The electrode coatings used are designed to promote operation at low currents and consist mainly of graphite which is an excellent electrical conductor. Why is this type of coating only used on cast iron rods? For exactly the same reason as mentioned in the earlier paragraph. Graphite would add carbon to, and em-brittle, virtually any steel but not nickel rich alloys.


----------



## tcleve4911 (Dec 16, 2006)

After a few calls in my area, I am headed down to see "Butch the Banjo Guy".:thumbsup:
He has a specialty welding & fabrication shop in the next town over. 
When I called him he said " oh sure...bring in on in. You're not the first to bring one of these in for repair''
.......awesome!!!!
This might be fun.... or expensive......or both.
I'll keep you posted


----------



## woodnthings (Jan 24, 2009)

*take some pictures!*

Show how he does it if he'll let you. Tell him his shop will be famous on the web. :laughing: Good Luck.


----------



## tcleve4911 (Dec 16, 2006)

woodnthings said:


> Show how he does it if he'll let you. Tell him his shop will be famous on the web. :laughing: Good Luck.

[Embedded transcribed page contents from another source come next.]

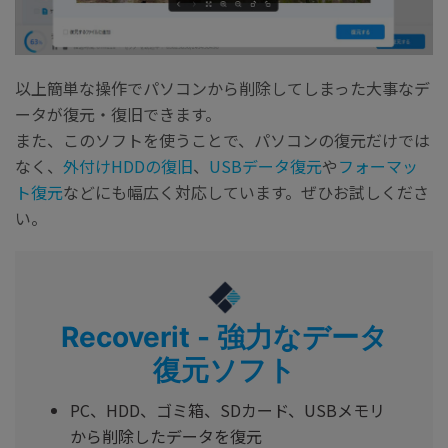
以上簡単な操作でパソコンから削除してしまった大事なデ
ータが復元・復旧できます。
また、このソフトを使うことで、パソコンの復元だけでは
なく、
外付けHDDの復旧
、
USBデータ復元
や
フォーマッ
ト復元
などにも幅広く対応しています。ぜひお試しくださ
い。
Recoverit - 強力なデータ
復元ソフト
PC、HDD、ゴミ箱、SDカード、USBメモリ
から削除したデータを復元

Good idea....I'll bring my camera and get right in his way and say " look this way, and smile for the forum, BUTCH!!!!:laughing:


----------



## hughie (Mar 22, 2008)

*Tig*

I see that its cast iron, so see if your fabricator has a TIG welder. If so, good, as TIG welding of cast iron is the way to go its fast and reliable.
All you do is knock the flux off some cast iron arc welding rods and use them as filler for the TIG. As for gas the standard argon gas used for stainless will do fine. You can get awya with little of no pre-heat of the banjo

I have done this on my own cast toolrest a couple of times and for others around my neck of the woods, never had problem with any of the joints


----------



## H. A. S. (Sep 23, 2010)

tcleve4911 said:


> Thanks,
> That answers my first question....Metal shop.....I'm looking for someone as old as I am
> 
> 2nd..
> ...



Here's one I made to replace the cheap POS, that came with the cheap POS, HF lathe:

http://www.woodworkingtalk.com/members/h-a-s--15671/albums/machining/


----------



## woodnthings (Jan 24, 2009)

*Now that's what I was talking about!*

You might want to consider a slightly larger washer under the locking bolt, but HD is right! I actually think you could make it with 2 solid bars and the bored round,with a cross bolt at the far end with a spacer, rather than slotting a wide bar. At least that's the way I would do it, because I'd want a clean slot on the inside, and I don't have a vertical mill. (it's on the list however) :yes: bill


----------



## H. A. S. (Sep 23, 2010)

You're right Bill, that pic was right after welding; not even polished, or finished buffing out yet. The upright was made from 2" cold rolled, bored out to 1.003, to fit bigger, badder, tool posts.

The square bars are 1 X 1" solid CR, I used two-1/2", ground dowel pins as spacers, clamped tight before welding. Built the weld up slowly to blend in to the 2" Dia. holder. 
The plate on the far end is just some .250 CR I had laying around from another job. Pretty heavy, it won't be bending or breaking anytime soon.:thumbsup:


----------



## tcleve4911 (Dec 16, 2006)

H. A. S. said:


> You're right Bill, that pic was right after welding; not even polished, or finished buffing out yet. The upright was made from 2" cold rolled, bored out to 1.003, to fit bigger, badder, tool posts.
> 
> The square bars are 1 X 1" solid CR, I used two-1/2", ground dowel pins as spacers, clamped tight before welding. Built the weld up slowly to blend in to the 2" Dia. holder.
> The plate on the far end is just some .250 CR I had laying around from another job. Pretty heavy, it won't be bending or breaking anytime soon.:thumbsup:


beautifully done HAS 
Thank you for posting that.


----------